I recognise that Xenophobia in South Africa is not a problem of a “few” South Africans, as some would like to believe. Attacks have been taking place since May 2008, with very few if any convictions secured against perpetrators. The leadership has displayed moral bankruptcy by building and sustaining a culture of impunity where xenophobic attacks are concerned. The police, immigration officials constantly make xenophobic remarks and display xenophobic tendencies, enabled and protected by the South African Immigration Act.

Simply put, Xenophobia in South Africa is institutionalised!

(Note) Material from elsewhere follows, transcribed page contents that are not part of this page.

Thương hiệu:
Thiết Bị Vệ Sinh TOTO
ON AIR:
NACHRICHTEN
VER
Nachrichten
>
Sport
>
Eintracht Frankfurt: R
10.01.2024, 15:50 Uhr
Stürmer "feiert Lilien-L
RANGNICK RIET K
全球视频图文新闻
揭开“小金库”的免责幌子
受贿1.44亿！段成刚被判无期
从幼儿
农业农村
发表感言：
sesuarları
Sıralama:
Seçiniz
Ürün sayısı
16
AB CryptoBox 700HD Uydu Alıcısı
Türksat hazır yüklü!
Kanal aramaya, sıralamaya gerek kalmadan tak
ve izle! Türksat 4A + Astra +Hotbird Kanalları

What we see on the streets is a physical manifestation of such institutionalisation and a dearth in leadership to address the root causes. That is what South Africa needs to fix, beginning with the creation of leadership that is conversant with the needs of those at the bottom of the ladder, leadership that does not press the mute button when such attacks are taking place because it recognises that condemning the attackers for their actions could open a Pandora’s box on its own inadequacies and failure to deliver.

*** So, that point brings me to the actual blog ***

The philosophies of Jean Jacques Rousseau — a proponent of the social contract theory — have informed the legitimacy of political authority for centuries. Rousseau argued that government came into being to right wrongs such as the economic and social inequalities precipitated by civilization. He claimed these inequalities robbed human beings of their natural state, one characterised by freedom and dignity.

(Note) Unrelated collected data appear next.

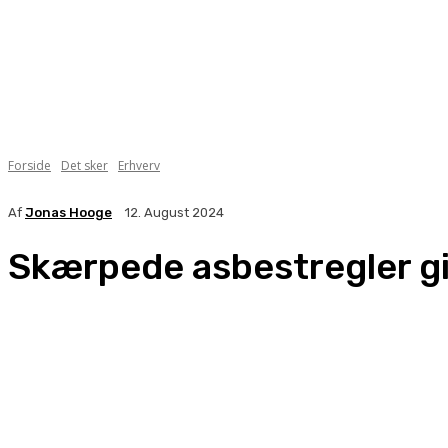
Forside
Det sker
Erhverv
Af
Jonas Hooge
12. August 2024
Skærpede asbestregler gi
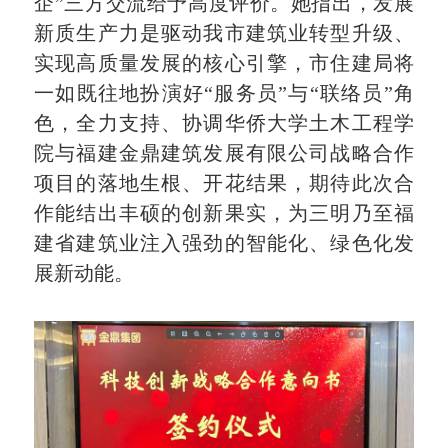
企”三方交流给予高度评价。她指出，发展
新质生产力是驱动我市建筑业转型升级、
实现高质量发展的核心引擎，市住建局将
一如既往地扮演好“服务员”与“联络员”角
色，全力支持、协调华侨大学土木工程学
院与福建金鼎建筑发展有限公司战略合作
项目的落地生根、开花结果，期待此次合
作能结出丰硕的创新果实，为三明乃至福
建省建筑业注入强劲的智能化、绿色化发
展新动能。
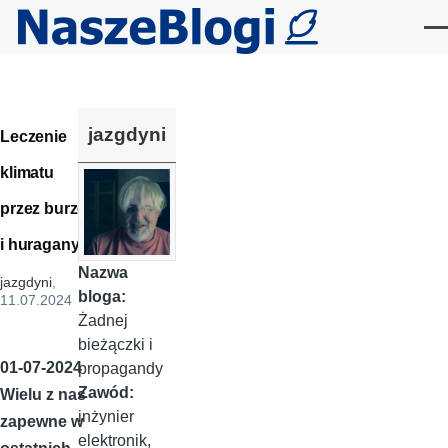
Przejdź do treści
Me
jazgdyni
Leczenie
klimatu
przez burze
i huragany
Nazwa
jazgdyni
,
bloga:
11.07.2024
Żadnej
bieżączki i
01-07-2024
propagandy
Zawód:
Wielu z nas
inżynier
zapewne w
elektronik,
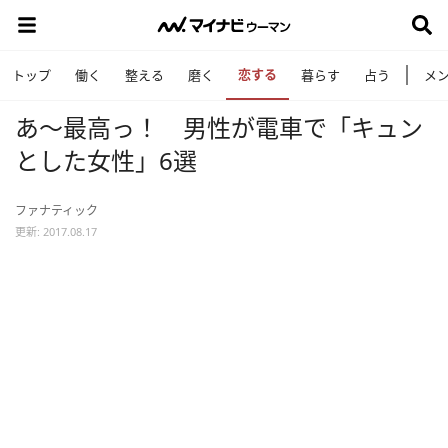
恋する
トップ
働く
整える
磨く
暮らす
占う
メ
あ～最高っ！ 男性が電車で「キュン
とした女性」6選
ファナティック
更新: 2017.08.17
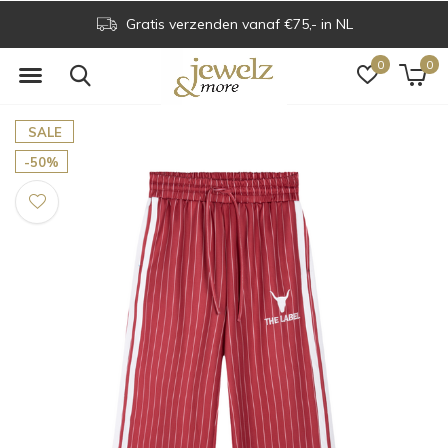
Gratis verzenden vanaf €75,- in NL
0
0
SALE
-50%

Rousseau suggested that to recreate the balance of nature, where freedom existed and inequalities did not, man made two pacts: pactum unionis and pactum subjectionis. Under pactum unionis, human beings agreed to coexist peacefully in return for the guaranteed protection of their lives and property. Under pactum subjectionis, they ceded their rights to an authority with the power to enforce the contract. This meant giving power to the authority to govern them to their benefit, to represent their interests and to protect their freedoms.

This theory assumed that those vested with the power would respect the submission of individual wills to the collective will, and that the agreement was between free and equal persons.

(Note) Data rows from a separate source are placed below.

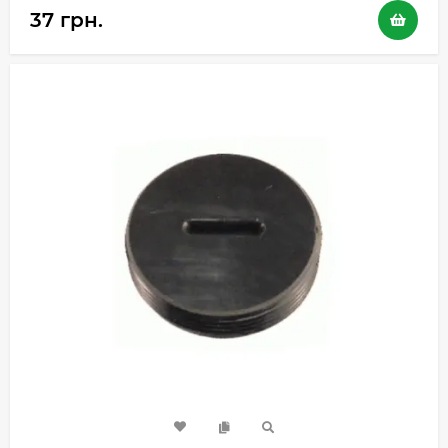
37 грн.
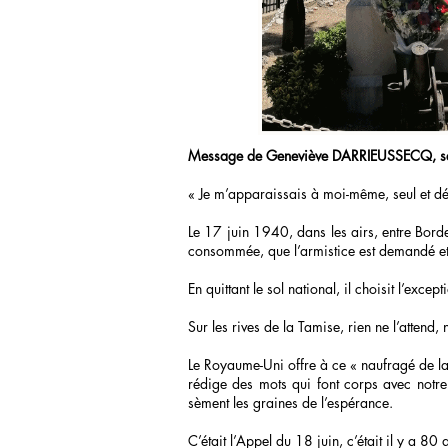
Message de Geneviève DARRIEUSSECQ, secr
« Je m’apparaissais à moi-même, seul et d
Le 17 juin 1940, dans les airs, entre Borde
consommée, que l’armistice est demandé et
En quittant le sol national, il choisit l’excep
Sur les rives de la Tamise, rien ne l’attend,
Le Royaume-Uni offre à ce « naufragé de la
rédige des mots qui font corps avec notre 
sèment les graines de l’espérance.
C’était l’Appel du 18 juin, c’était il y a 80 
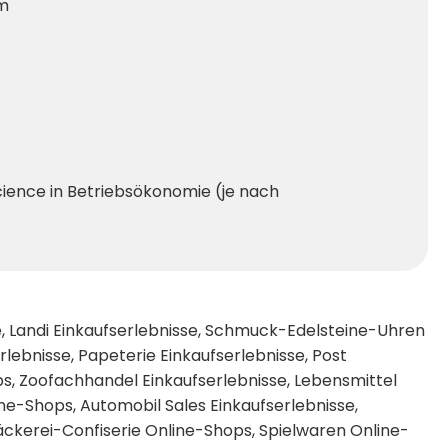
om
cience in Betriebsökonomie (je nach
e
,
Landi Einkaufserlebnisse
,
Schmuck-Edelsteine-Uhren
rlebnisse
,
Papeterie Einkaufserlebnisse
,
Post
ps
,
Zoofachhandel Einkaufserlebnisse
,
Lebensmittel
ine-Shops
,
Automobil Sales Einkaufserlebnisse
,
äckerei-Confiserie Online-Shops
,
Spielwaren Online-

Rousseau’s theory would work perfectly if those given the power to govern would be driven by the desire to serve, and to serve first. Assuming that those to whom power is assigned are driven by humility, selflessness, empathy, foresight and are deeply committed to identifying and fulfilling the needs of all those they serve. The theory would also work if those in power knew how to communicate instead of throwing teargas at school children protesting the grabbing of their playground (Kenya) or beating women asking for better service delivery (Zimbabwe).

It would be applicable if those in power did not stir conflict, change constitutions to extend their stay in power and took rapid steps to entrench authoritarianism. Maybe, just maybe, it could work if those leaders were persuasive, convincing others to work together toward a common good, reaffirm others, nurturing the abilities of those around them and recognising their own limits.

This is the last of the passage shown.